§ **EXERCISE INSTRUCTIONS**:
Reproduce exactly the lines below from the one containing "Google Privacy Policy" through the one containing "TDK açılımı nedir?", including both, and nothing else.

§ **DATA FOR ANALYSIS**:

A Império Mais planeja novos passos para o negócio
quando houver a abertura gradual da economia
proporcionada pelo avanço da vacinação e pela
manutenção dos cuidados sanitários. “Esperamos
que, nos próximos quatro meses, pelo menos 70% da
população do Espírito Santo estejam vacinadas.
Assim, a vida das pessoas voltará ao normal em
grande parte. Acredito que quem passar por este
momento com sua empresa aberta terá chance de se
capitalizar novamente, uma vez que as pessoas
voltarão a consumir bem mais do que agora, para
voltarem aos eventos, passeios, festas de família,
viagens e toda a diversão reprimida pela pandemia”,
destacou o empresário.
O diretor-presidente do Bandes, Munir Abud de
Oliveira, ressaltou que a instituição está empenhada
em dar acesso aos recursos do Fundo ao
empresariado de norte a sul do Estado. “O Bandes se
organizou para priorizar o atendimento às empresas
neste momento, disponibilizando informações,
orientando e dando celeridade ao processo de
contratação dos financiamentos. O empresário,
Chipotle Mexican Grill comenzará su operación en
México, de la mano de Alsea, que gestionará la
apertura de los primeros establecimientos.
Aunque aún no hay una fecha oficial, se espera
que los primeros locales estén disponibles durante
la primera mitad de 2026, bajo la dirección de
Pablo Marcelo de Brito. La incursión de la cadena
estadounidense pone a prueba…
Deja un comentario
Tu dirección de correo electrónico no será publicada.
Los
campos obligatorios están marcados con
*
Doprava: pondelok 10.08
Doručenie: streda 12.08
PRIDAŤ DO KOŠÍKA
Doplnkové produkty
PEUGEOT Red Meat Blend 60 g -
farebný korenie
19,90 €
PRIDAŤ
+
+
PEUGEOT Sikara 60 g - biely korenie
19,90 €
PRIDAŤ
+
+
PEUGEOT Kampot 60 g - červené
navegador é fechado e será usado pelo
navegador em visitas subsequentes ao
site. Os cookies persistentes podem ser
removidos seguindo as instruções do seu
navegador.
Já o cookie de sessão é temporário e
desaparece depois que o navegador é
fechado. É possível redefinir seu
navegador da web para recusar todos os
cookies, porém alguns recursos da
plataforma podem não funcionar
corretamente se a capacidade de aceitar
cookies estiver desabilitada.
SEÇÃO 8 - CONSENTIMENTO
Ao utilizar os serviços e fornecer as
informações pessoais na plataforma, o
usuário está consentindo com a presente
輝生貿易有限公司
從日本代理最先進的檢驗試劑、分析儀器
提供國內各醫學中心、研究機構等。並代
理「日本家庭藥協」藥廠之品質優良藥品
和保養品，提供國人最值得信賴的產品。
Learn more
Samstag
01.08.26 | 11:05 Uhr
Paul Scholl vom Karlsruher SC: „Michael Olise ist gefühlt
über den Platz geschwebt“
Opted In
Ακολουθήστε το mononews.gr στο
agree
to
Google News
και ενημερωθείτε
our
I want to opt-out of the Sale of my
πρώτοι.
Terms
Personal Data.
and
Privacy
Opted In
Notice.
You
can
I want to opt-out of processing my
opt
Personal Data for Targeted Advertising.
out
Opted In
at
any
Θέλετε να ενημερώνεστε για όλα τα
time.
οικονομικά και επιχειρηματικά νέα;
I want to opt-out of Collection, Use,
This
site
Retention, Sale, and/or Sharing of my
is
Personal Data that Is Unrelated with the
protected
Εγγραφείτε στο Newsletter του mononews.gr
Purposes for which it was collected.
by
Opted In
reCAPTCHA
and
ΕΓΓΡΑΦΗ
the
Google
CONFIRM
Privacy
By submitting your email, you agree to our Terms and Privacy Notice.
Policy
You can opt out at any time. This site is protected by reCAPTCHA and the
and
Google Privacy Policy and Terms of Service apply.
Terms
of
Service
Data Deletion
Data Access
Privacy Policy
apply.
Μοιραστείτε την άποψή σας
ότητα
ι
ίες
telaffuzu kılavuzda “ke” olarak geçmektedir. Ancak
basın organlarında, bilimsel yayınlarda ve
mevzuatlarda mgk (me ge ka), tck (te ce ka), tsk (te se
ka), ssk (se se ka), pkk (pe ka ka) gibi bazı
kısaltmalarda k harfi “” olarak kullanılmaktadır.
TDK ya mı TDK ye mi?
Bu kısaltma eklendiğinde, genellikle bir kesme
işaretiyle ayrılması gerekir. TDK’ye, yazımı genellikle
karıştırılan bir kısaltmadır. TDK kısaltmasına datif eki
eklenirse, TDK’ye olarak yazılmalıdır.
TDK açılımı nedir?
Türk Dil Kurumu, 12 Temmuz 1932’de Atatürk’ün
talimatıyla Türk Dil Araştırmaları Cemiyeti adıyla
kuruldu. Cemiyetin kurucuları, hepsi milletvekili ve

--

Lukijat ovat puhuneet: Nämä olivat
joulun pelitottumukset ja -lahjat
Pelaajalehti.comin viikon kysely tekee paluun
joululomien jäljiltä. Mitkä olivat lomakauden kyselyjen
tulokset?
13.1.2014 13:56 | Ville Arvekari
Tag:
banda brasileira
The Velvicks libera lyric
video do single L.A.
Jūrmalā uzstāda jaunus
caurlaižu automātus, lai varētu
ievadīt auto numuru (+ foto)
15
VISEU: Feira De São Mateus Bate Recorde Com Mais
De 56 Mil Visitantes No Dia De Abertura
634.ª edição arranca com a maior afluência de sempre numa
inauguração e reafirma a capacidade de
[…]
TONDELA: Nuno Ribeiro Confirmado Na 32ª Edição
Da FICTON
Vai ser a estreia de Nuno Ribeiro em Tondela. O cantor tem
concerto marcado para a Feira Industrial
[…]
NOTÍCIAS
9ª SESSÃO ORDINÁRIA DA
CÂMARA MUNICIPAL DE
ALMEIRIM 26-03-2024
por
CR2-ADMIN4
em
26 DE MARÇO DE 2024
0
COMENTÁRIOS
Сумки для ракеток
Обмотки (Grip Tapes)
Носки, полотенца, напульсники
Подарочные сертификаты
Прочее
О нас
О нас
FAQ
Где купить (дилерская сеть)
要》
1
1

§ **RESPONSE AREA**:
Google Privacy Policy and Terms of Service apply.
Terms
of
Service
Data Deletion
Data Access
Privacy Policy
apply.
Μοιραστείτε την άποψή σας
ότητα
ι
ίες
telaffuzu kılavuzda “ke” olarak geçmektedir. Ancak
basın organlarında, bilimsel yayınlarda ve
mevzuatlarda mgk (me ge ka), tck (te ce ka), tsk (te se
ka), ssk (se se ka), pkk (pe ka ka) gibi bazı
kısaltmalarda k harfi “” olarak kullanılmaktadır.
TDK ya mı TDK ye mi?
Bu kısaltma eklendiğinde, genellikle bir kesme
işaretiyle ayrılması gerekir. TDK’ye, yazımı genellikle
karıştırılan bir kısaltmadır. TDK kısaltmasına datif eki
eklenirse, TDK’ye olarak yazılmalıdır.
TDK açılımı nedir?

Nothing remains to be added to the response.